Perhaps only through still further advance can enlightenment and
improvement be brought about. I shall pick out one of the constellations
leading to the formation of dreams.
We have learned that the dream replaces a number of thoughts derived
from daily life which are perfectly formed logically. We cannot
therefore doubt that these thoughts originate from our normal mental
life. All the qualities which we esteem in our mental operations, and
which distinguish these as complicated activities of a high order, we
find repeated in the dream thoughts. There is, however, no need of
assuming that this mental work is performed during sleep, as this would
materially impair the conception of the psychic state of sleep we have
hitherto adhered to. These thoughts may just as well have originated
from the day, and, unnoticed by our consciousness from their inception,
they may have continued to develop until they stood complete at the
onset of sleep. If we are to conclude anything from this state of
affairs, it will at most prove _that the most complex mental operations
are possible without the cooperation of consciousness_, which we have
already learned independently from every psychoanalysis of persons
suffering from hysteria or obsessions. These dream thoughts are in
themselves surely not incapable of consciousness; if they have not
become conscious to us during the day, this may have various reasons.

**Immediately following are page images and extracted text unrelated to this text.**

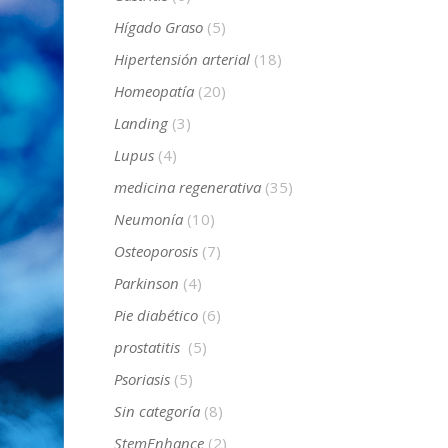
Hígado Graso
(5)
Hipertensión arterial
(18)
Homeopatía
(20)
Landing
(3)
Lupus
(4)
medicina regenerativa
(35)
Neumonía
(10)
Osteoporosis
(7)
Parkinson
(4)
Pie diabético
(6)
prostatitis
(5)
Psoriasis
(5)
Sin categoría
(8)
StemEnhance
(2)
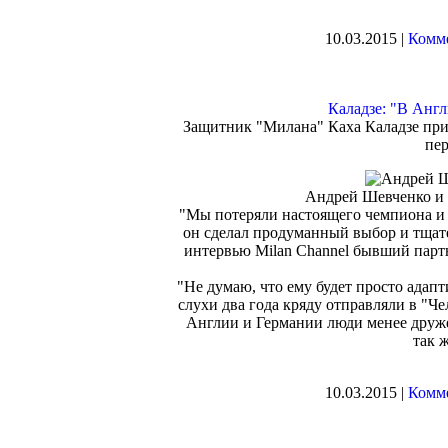
10.03.2015 |
Комме
Каладзе: "В Анг
Защитник "Милана" Каха Каладзе при
пер
Андрей Шевченко и 
"Мы потеряли настоящего чемпиона и б
он сделал продуманный выбор и тщате
интервью Milan Channel бывший парт
"Не думаю, что ему будет просто адапт
слухи два года кряду отправляли в "Че
Англии и Германии люди менее друже
так ж
10.03.2015 |
Комме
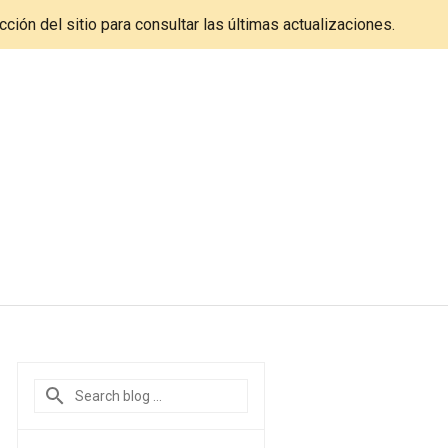
cción del sitio para consultar las últimas actualizaciones.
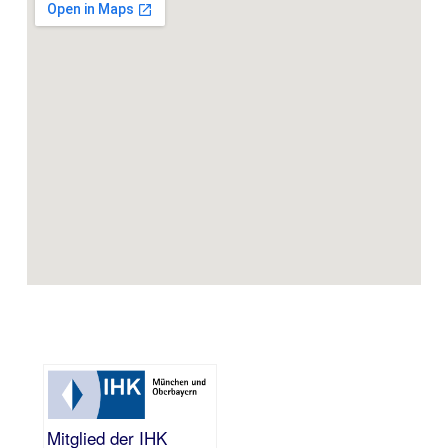
Mitglied der IHK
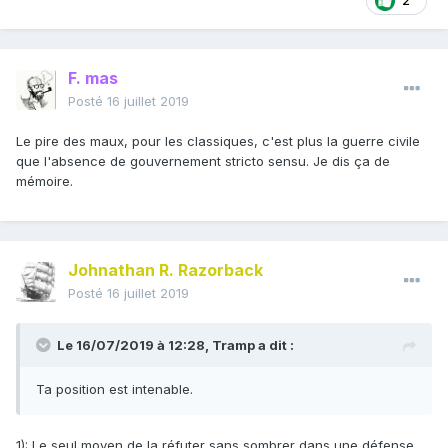
2
F. mas
Posté
16 juillet 2019
Le pire des maux, pour les classiques, c'est plus la guerre civile
que l'absence de gouvernement stricto sensu. Je dis ça de
mémoire.
Johnathan R. Razorback
Posté
16 juillet 2019
Le 16/07/2019 à 12:28,
Tramp
a dit :
Ta position est intenable.
1): Le seul moyen de la réfuter sans sombrer dans une défense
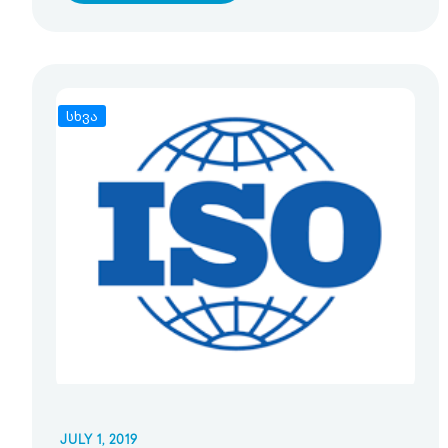
სხვა
JULY 1, 2019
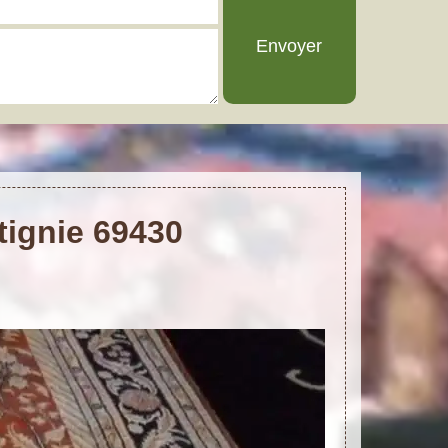
tignie 69430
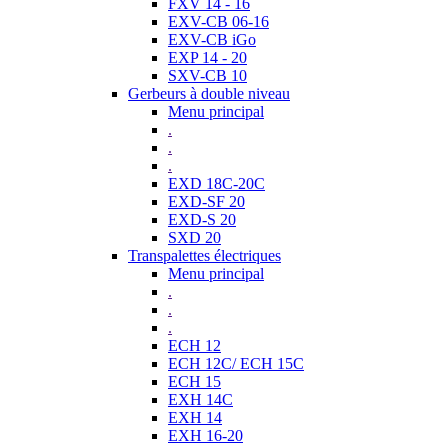
FXV 14 - 16
EXV-CB 06-16
EXV-CB iGo
EXP 14 - 20
SXV-CB 10
Gerbeurs à double niveau
Menu principal
.
.
.
EXD 18C-20C
EXD-SF 20
EXD-S 20
SXD 20
Transpalettes électriques
Menu principal
.
.
.
ECH 12
ECH 12C/ ECH 15C
ECH 15
EXH 14C
EXH 14
EXH 16-20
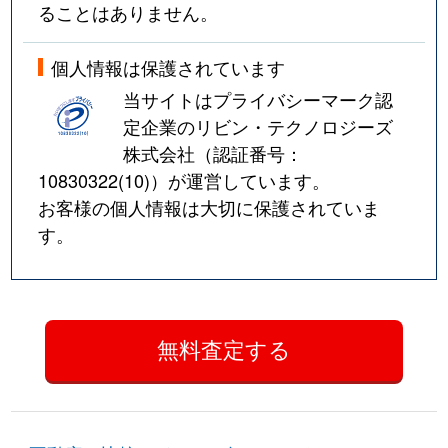
ることはありません。
個人情報は保護されています
当サイトはプライバシーマーク認
定企業のリビン・テクノロジーズ
株式会社（認証番号：
10830322(10)
）が運営しています。
お客様の個人情報は大切に保護されていま
す。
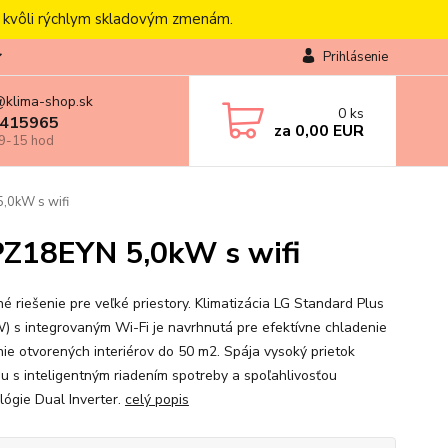
, kvôli rýchlym skladovým zmenám.
Prihlásenie
@klima-shop.sk
0
ks
415965
za
0,00 EUR
 9-15 hod
,0kW s wifi
PZ18EYN 5,0kW s wifi
é riešenie pre veľké priestory. Klimatizácia LG Standard Plus
W) s integrovaným Wi-Fi je navrhnutá pre efektívne chladenie
nie otvorených interiérov do 50 m2. Spája vysoký prietok
u s inteligentným riadením spotreby a spoľahlivosťou
lógie Dual Inverter.
celý popis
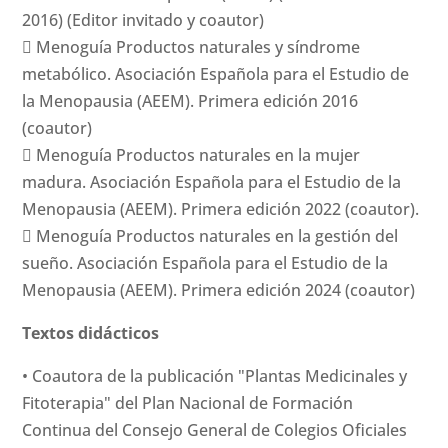
2016) (Editor invitado y coautor)
 Menoguía Productos naturales y síndrome
metabólico. Asociación Española para el Estudio de
la Menopausia (AEEM). Primera edición 2016
(coautor)
 Menoguía Productos naturales en la mujer
madura. Asociación Española para el Estudio de la
Menopausia (AEEM). Primera edición 2022 (coautor).
 Menoguía Productos naturales en la gestión del
sueño. Asociación Española para el Estudio de la
Menopausia (AEEM). Primera edición 2024 (coautor)
Textos didácticos
• Coautora de la publicación "Plantas Medicinales y
Fitoterapia" del Plan Nacional de Formación
Continua del Consejo General de Colegios Oficiales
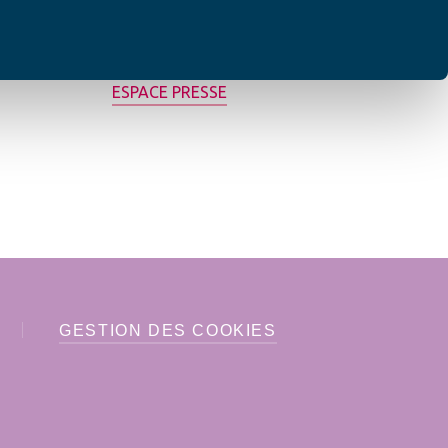
MON AFC LOCALE
ESPACE PRESSE
GESTION DES COOKIES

The state of becoming conscious depends on the exercise of a certain
psychic function, viz. attention, which seems to be extended only in a
definite quantity, and which may have been withdrawn from the stream of
thought in Question by other aims. Another way in which such mental
streams are kept from consciousness is the following:--Our conscious
reflection teaches us that when exercising attention we pursue a
definite course. But if that course leads us to an idea which does not
hold its own with the critic, we discontinue and cease to apply our
attention. Now, apparently, the stream of thought thus started and
abandoned may spin on without regaining attention unless it reaches a
spot of especially marked intensity which forces the return of
attention. An initial rejection, perhaps consciously brought about by
the judgment on the ground of incorrectness or unfitness for the actual
purpose of the mental act, may therefore account for the fact that a
mental process continues until the onset of sleep unnoticed by
consciousness.
Let us recapitulate by saying that we call such a stream of thought a
foreconscious one, that we believe it to be perfectly correct, and that
it may just as well be a more neglected one or an interrupted and
suppressed one. Let us also state frankly in what manner we conceive
this presentation course. We believe that a certain sum of excitement,
which we call occupation energy, is displaced from an end-presentation
along the association paths selected by that end-presentation. A
"neglected" stream of thought has received no such occupation, and from
a "suppressed" or "rejected" one this occupation has been withdrawn;
both have thus been left to their own emotions. The end-stream of
thought stocked with energy is under certain conditions able to draw to
itself the attention of consciousness, through which means it then
receives a "surplus of energy. " We shall be obliged somewhat later to
elucidate our assumption concerning the nature and activity of
consciousness.
A train of thought thus incited in the Forec. may either disappear
spontaneously or continue. The former issue we conceive as follows: It
diffuses its energy through all the association paths emanating from it,
and throws the entire chain of ideas into a state of excitement which,
after lasting for a while, subsides through the transformation of the
excitement requiring an outlet into dormant energy. [1] If this first
issue is brought about the process has no further significance for the
dream formation. But other end-presentations are lurking in our
foreconscious that originate from the sources of our unconscious and
from the ever active wishes. These may take possession of the
excitations in the circle of thought thus left to itself, establish a
connection between it and the unconscious wish, and transfer to it the
energy inherent in the unconscious wish. Henceforth the neglected or
suppressed train of thought is in a position to maintain itself,
although this reinforcement does not help it to gain access to
consciousness. We may say that the hitherto foreconscious train of
thought has been drawn into the unconscious.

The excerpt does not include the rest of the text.